Acordei na cama de um hospital. Equipes de busca, em helicópteros, haviam localizado os destroços do avião em que eu viajara. Constataram que havia sobreviventes.  Auxiliados pelos nativos, logo me localizaram.  Ufa!...
Dois anos de terapia cognitiva.  Pouco a pouco, recordei nomes e fatos, só não o porquê de eu ter viajado sem a minha muleta preferida: minha santa mulher, que, desolada, já havia chorado sua provável viuvez. 
Foi ela quem me informou ter sido encontrado sob os cuidados de uma estranha tribo - Pirahãs -, que vive na jurisdição de Humaitá, região sul do estado do Amazonas.  Talvez levássemos uns dez anos para aprender o seu idioma, constituído apenas de três vogais e oito consoantes. Um idioma tonal. Como exemplo, uma mesma palavra pode significar "amigo" ou "inimigo", conforme a entonação. Verbos só no presente. Alguma ocorrência do passado somente é aceita se o narrador comprovar que dela participou. Não acreditam em nada que não possam ver, sentir ou provar. Dessa forma, não acreditam em espíritos, espírito supremo ou divindade criadora. 
Sem raciocínio matemático e sem uso de numerais, sua denominação numérica não vai além de três elementos.  Por isso, não contam o tempo. Absolutamente nada é contado.  Uma mesma palavra, pela entonação, dá significado à juventude, idade adulta ou velhice - números que adoramos no começo e que nos incomodam no final...

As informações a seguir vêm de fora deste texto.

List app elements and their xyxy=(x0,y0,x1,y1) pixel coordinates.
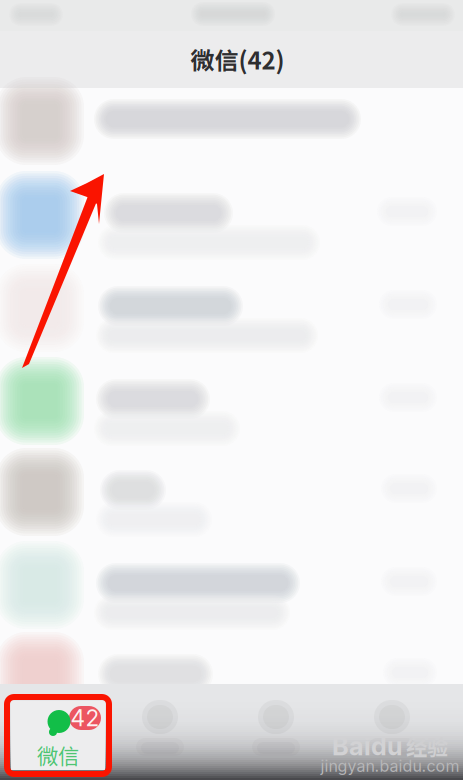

Nos anos setenta, o missionário norte-americano  - Daniel Everett - conviveu com os Pirahãs com o firme propósito de os evangelizar. Pragmático, escreveu a bíblia no seu sintético idioma. Tudo correu bem até o ponto em que toda a tribo perdeu o interesse pelo Jesus que Everett nunca vira de fato.  Para quem não se apega com o futuro, a fé é irrelevante. Os 450 membros dessa tribo, acostumados só com a situação presente,  vivem incrivelmente felizes. 
Se a humanidade copiasse a ideia,
comeria em completa harmonia
o Pão Nosso de Cada Dia,
embora inconscientemente ateia.

Jurei à minha "muleta" que, nalgum dia do futuro,  voltaria lá, com ela, tanto pra esquecer os "et coetera" do passado quanto para nos convertermos.